Within three days of your arrival, you need to register your address with the migration services. Luckily, your employer usually takes the responsibility of notifying local authorities. Your company also needs to notify the labor and tax authorities about your employment.
The work visa you acquired from your local embassy is limited to three months. Please check with the immigration authorities in Russia for an extension of your work visa, which is commonly issued for the duration of one year. This is a crucial step: Never forget to keep all permits and visas valid, as failure to do so is not lightly tolerated in Russia.
Work Visa Exemptions
Not every employer and employee has to go through the entire process, though: There are work permit exemptions for employees in a number of fields. The most significant exemption for expats interested in staying in Russia for a longer period of time than, for example, for the montage and upkeep of machinery, is the newly introduced work visa category for highly-qualified professionals. Not only does this new category speed things up considerably, as there are no quota restrictions for highly-qualified professionals; it is also quite lucrative. To qualify for this permit, foreign specialists must be compensated with no less than 2 million rubles per year. The permit can be issued for up to three years.

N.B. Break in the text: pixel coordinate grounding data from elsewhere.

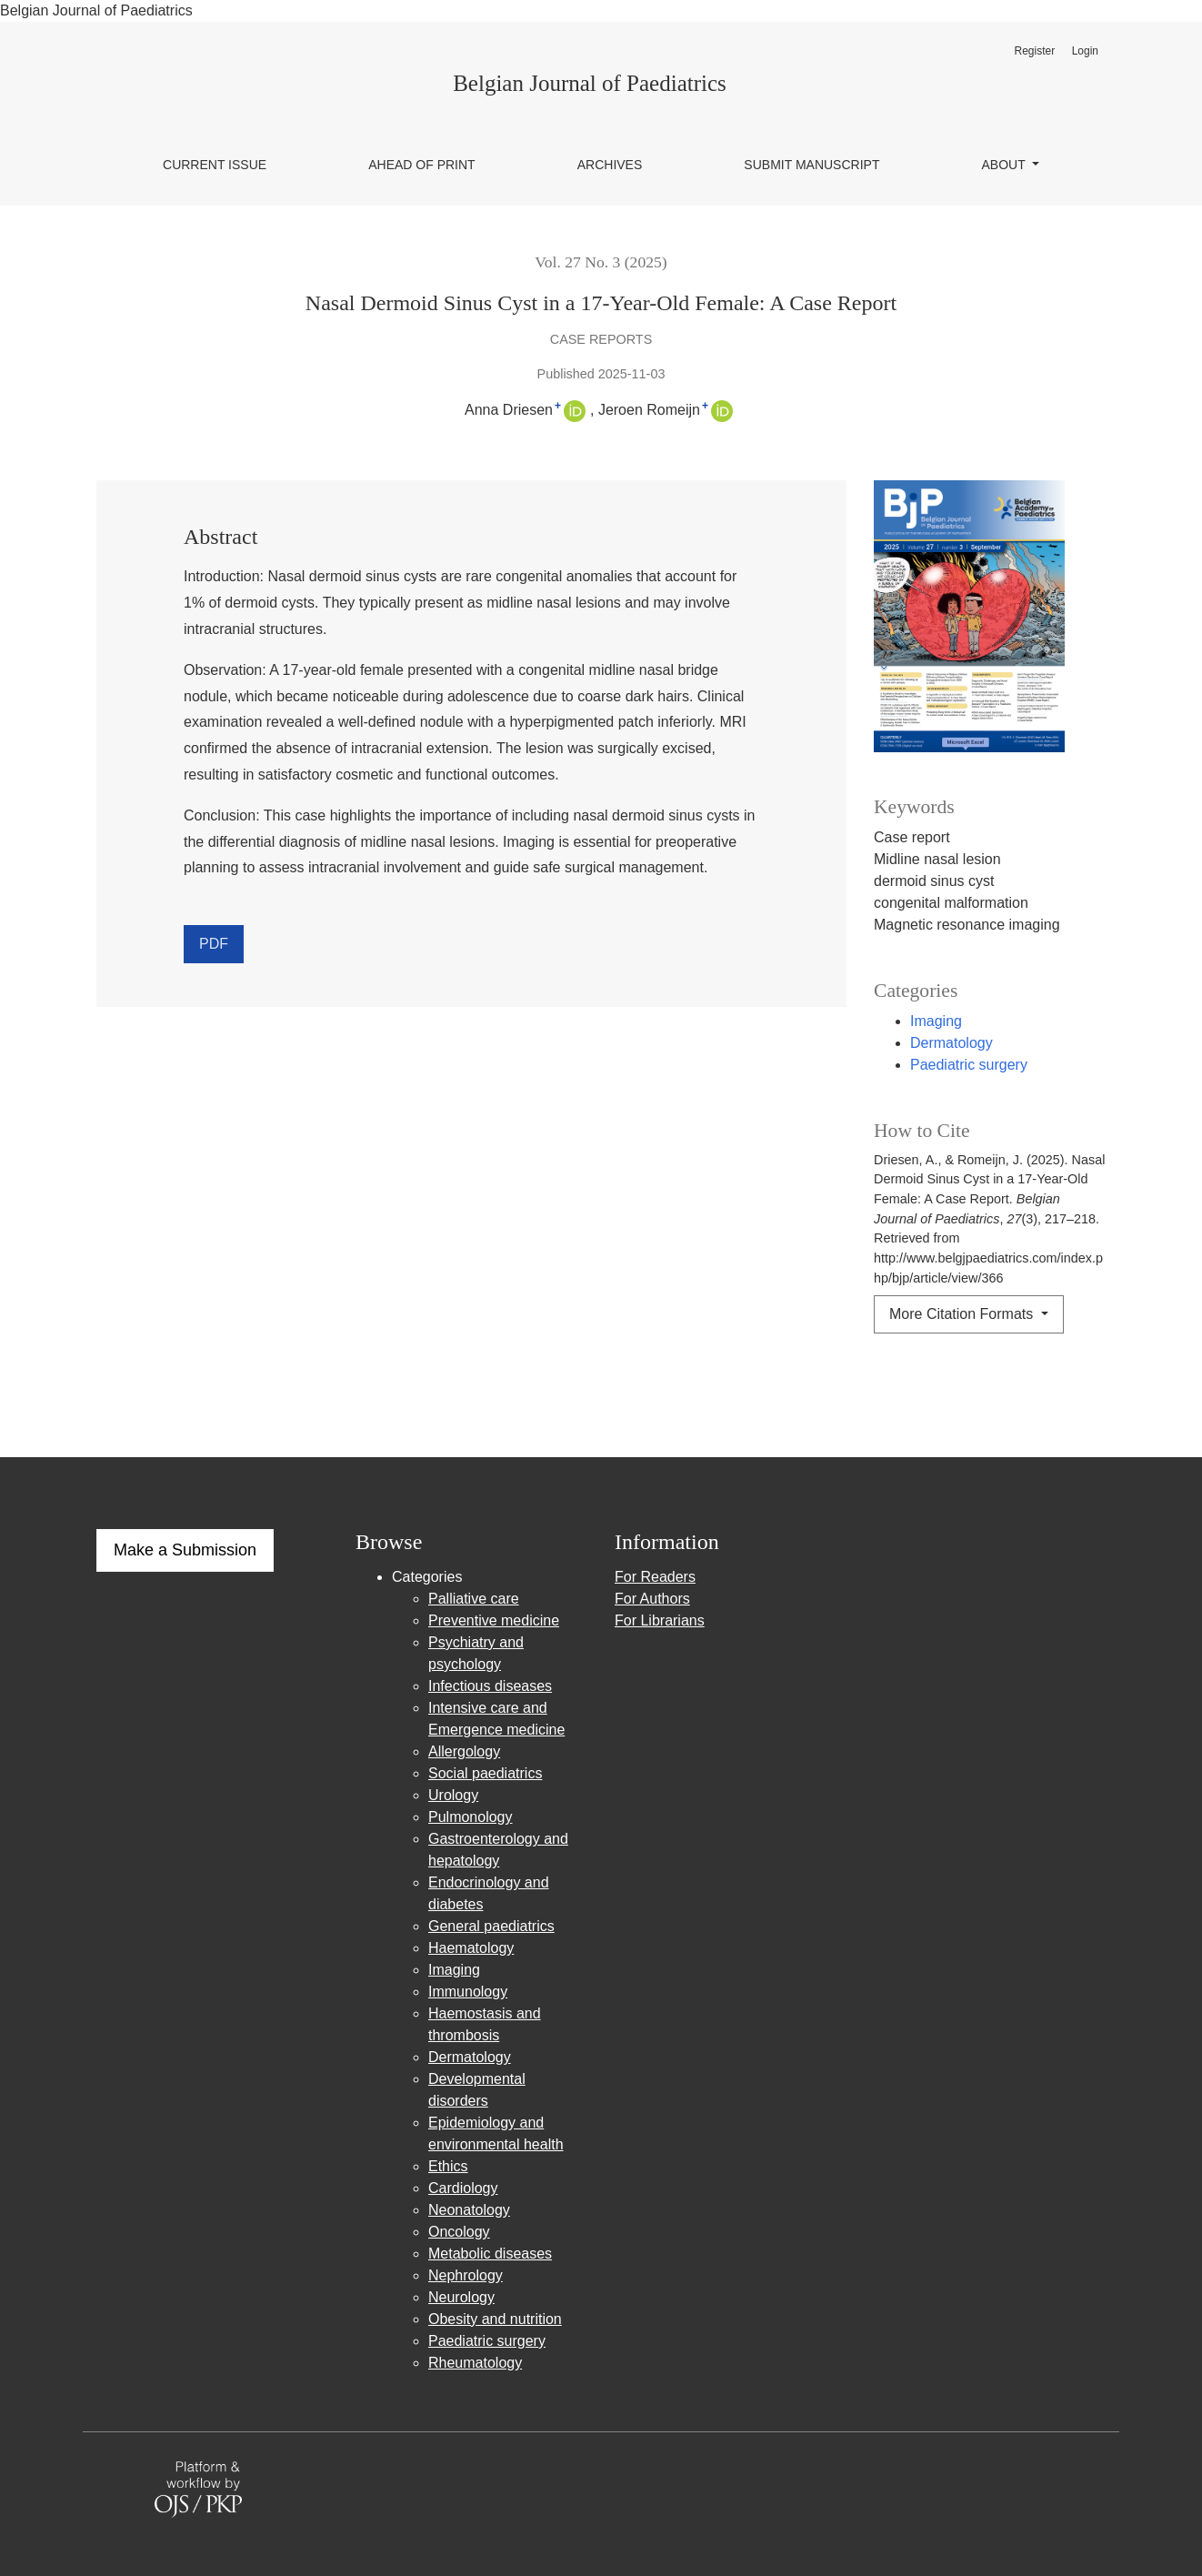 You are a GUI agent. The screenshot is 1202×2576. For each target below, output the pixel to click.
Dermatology (951, 1043)
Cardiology (462, 2188)
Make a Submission (185, 1550)
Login (1085, 51)
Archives (610, 164)
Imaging (936, 1021)
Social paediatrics (485, 1773)
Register (1034, 51)
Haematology (471, 1948)
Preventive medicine (493, 1620)
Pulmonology (470, 1817)
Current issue (214, 164)
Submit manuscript (811, 164)
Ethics (448, 2166)
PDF (213, 943)
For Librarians (660, 1620)
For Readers (655, 1577)
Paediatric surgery (968, 1064)
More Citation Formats (963, 1314)
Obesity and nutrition (495, 2319)
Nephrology (465, 2275)
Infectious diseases (490, 1686)
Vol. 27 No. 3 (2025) (600, 262)
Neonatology (469, 2210)
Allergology (464, 1751)
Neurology (461, 2297)
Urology (453, 1795)
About (1005, 164)
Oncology (459, 2231)
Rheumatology (475, 2362)
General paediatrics (491, 1926)
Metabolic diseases (490, 2253)
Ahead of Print (421, 164)
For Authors (652, 1598)
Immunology (467, 1991)
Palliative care (473, 1598) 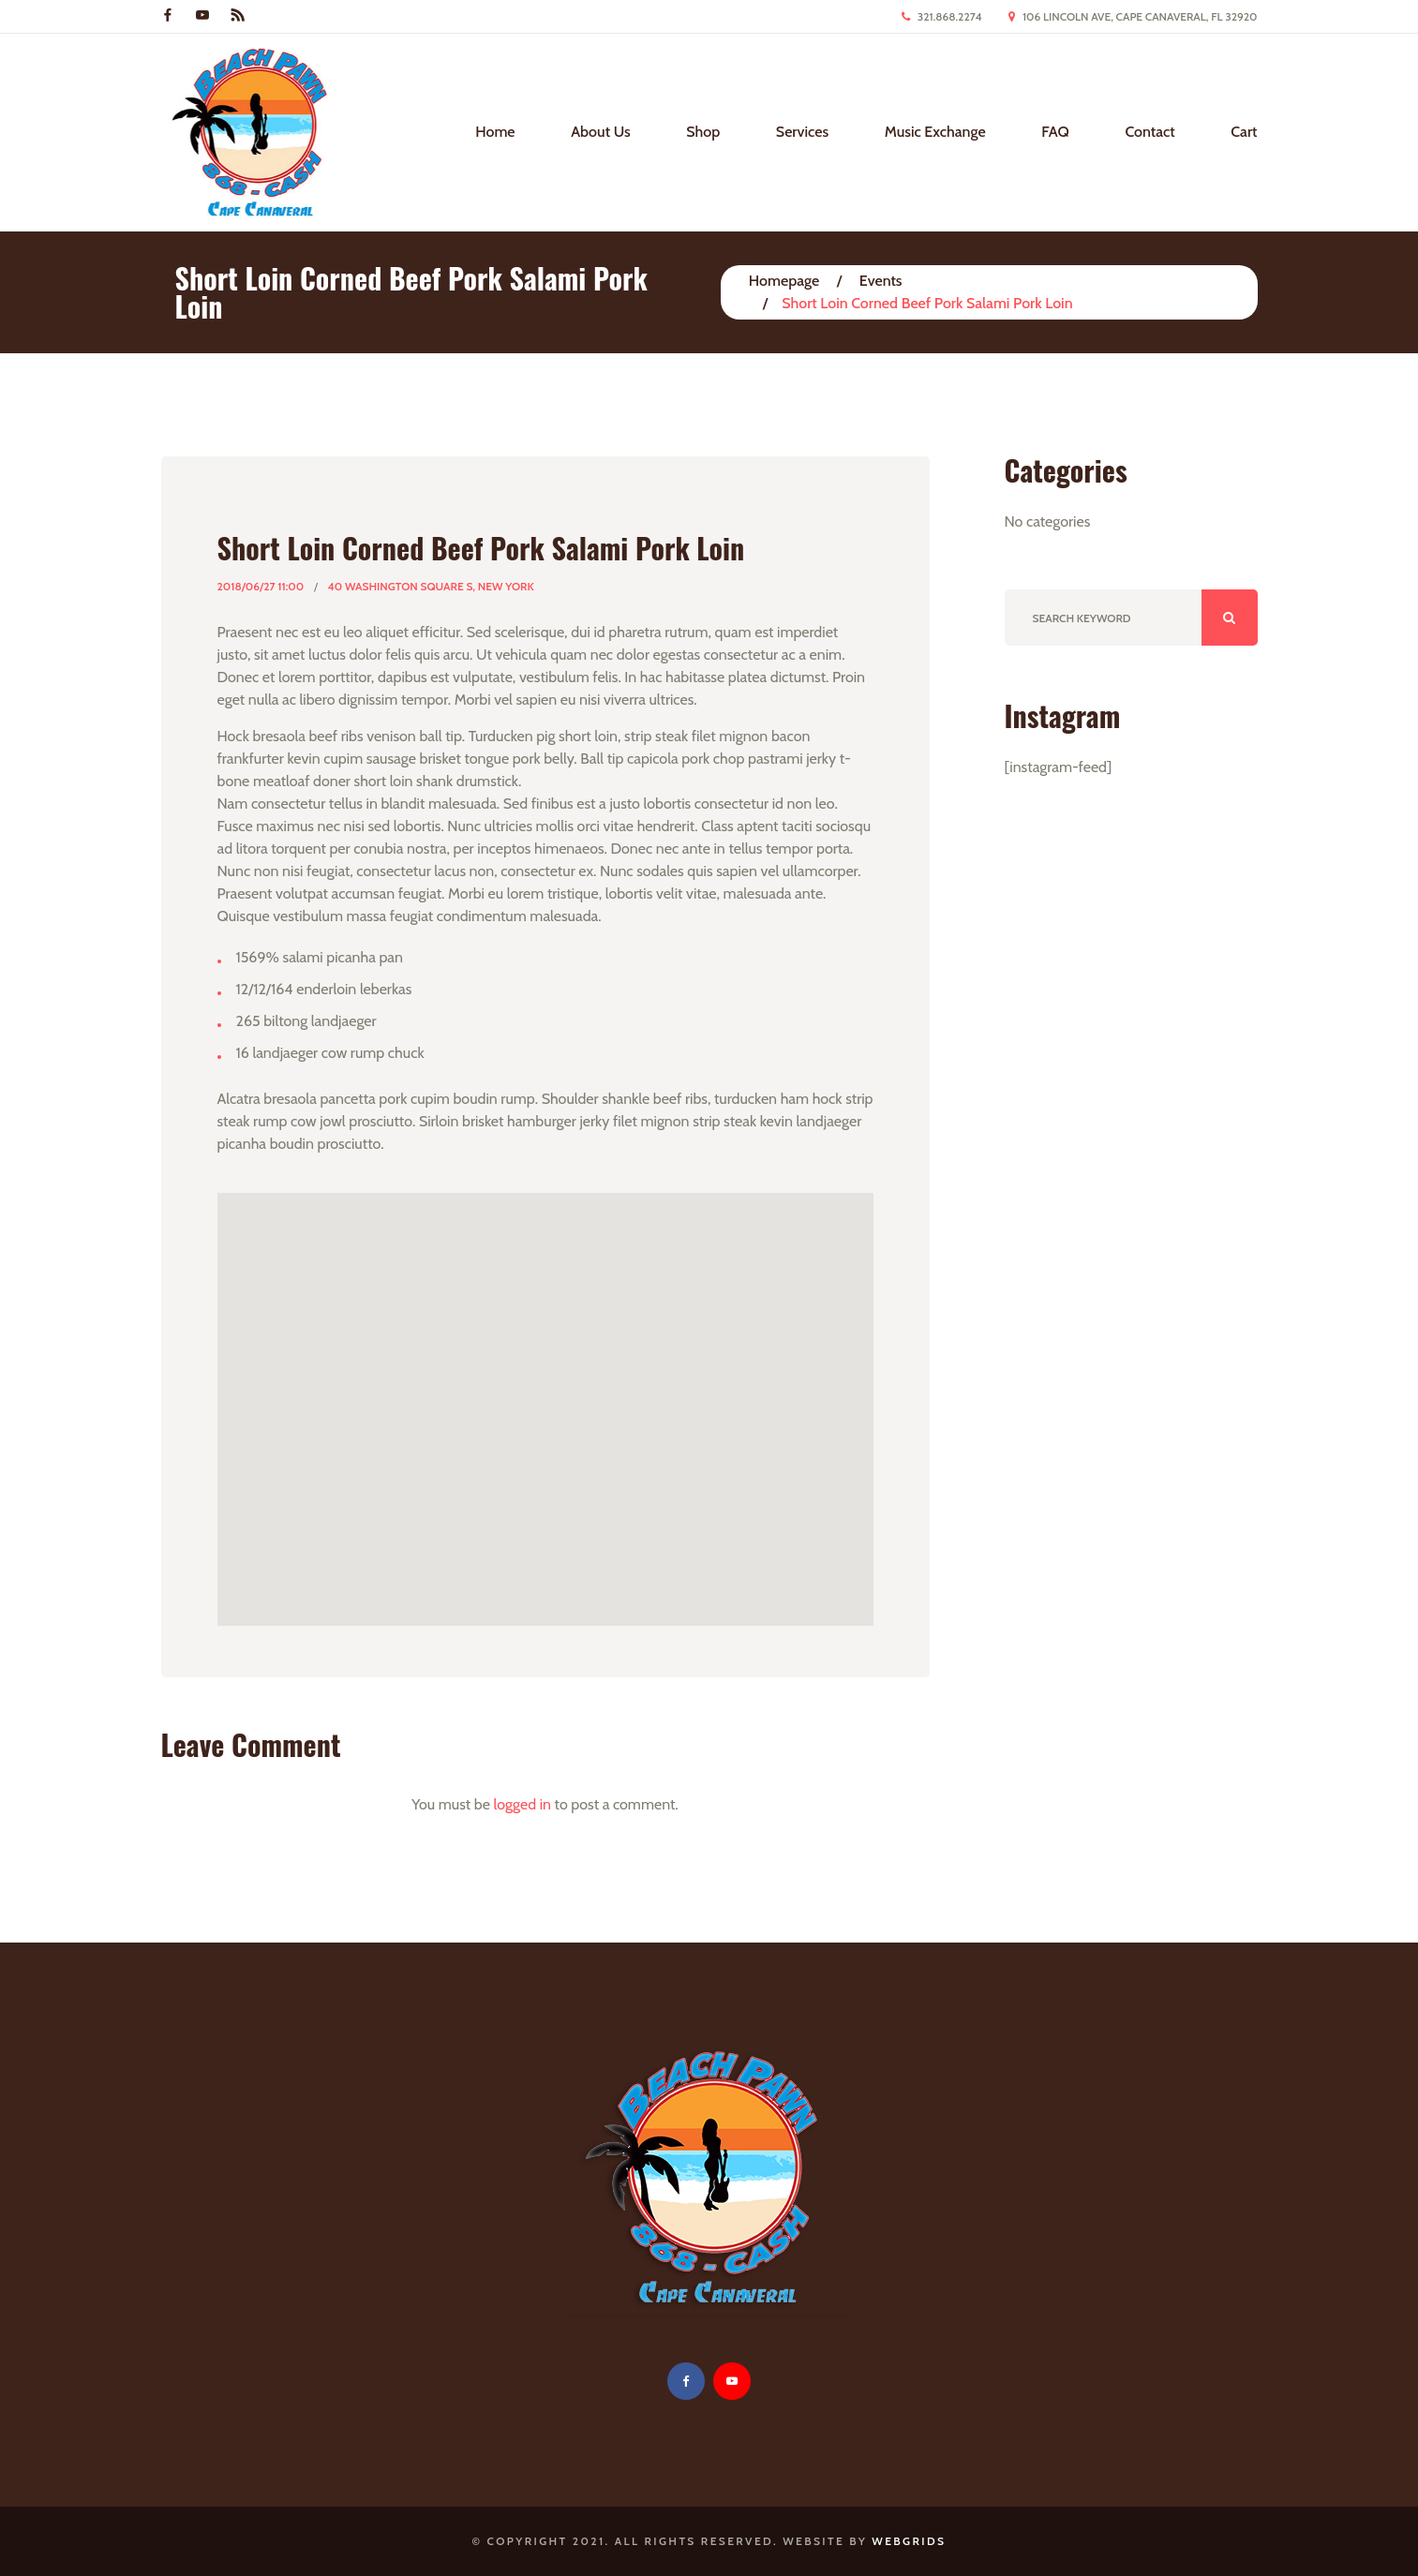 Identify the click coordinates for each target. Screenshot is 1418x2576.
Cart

As an expat, or rather non-resident, in Russia, you will be taxed on your income from Russian sources at a rate of 30%. However, you will be considered a resident under Russian taxation law if you spend at least 183 days in a 12-month period in the country. Then, all income, including that from non-Russian sources, will be taxed at a rate of 13%. The highly-qualified professionals are once again an exceptional category: With this permit, you are eligible for the standard tax rate for residents from the beginning.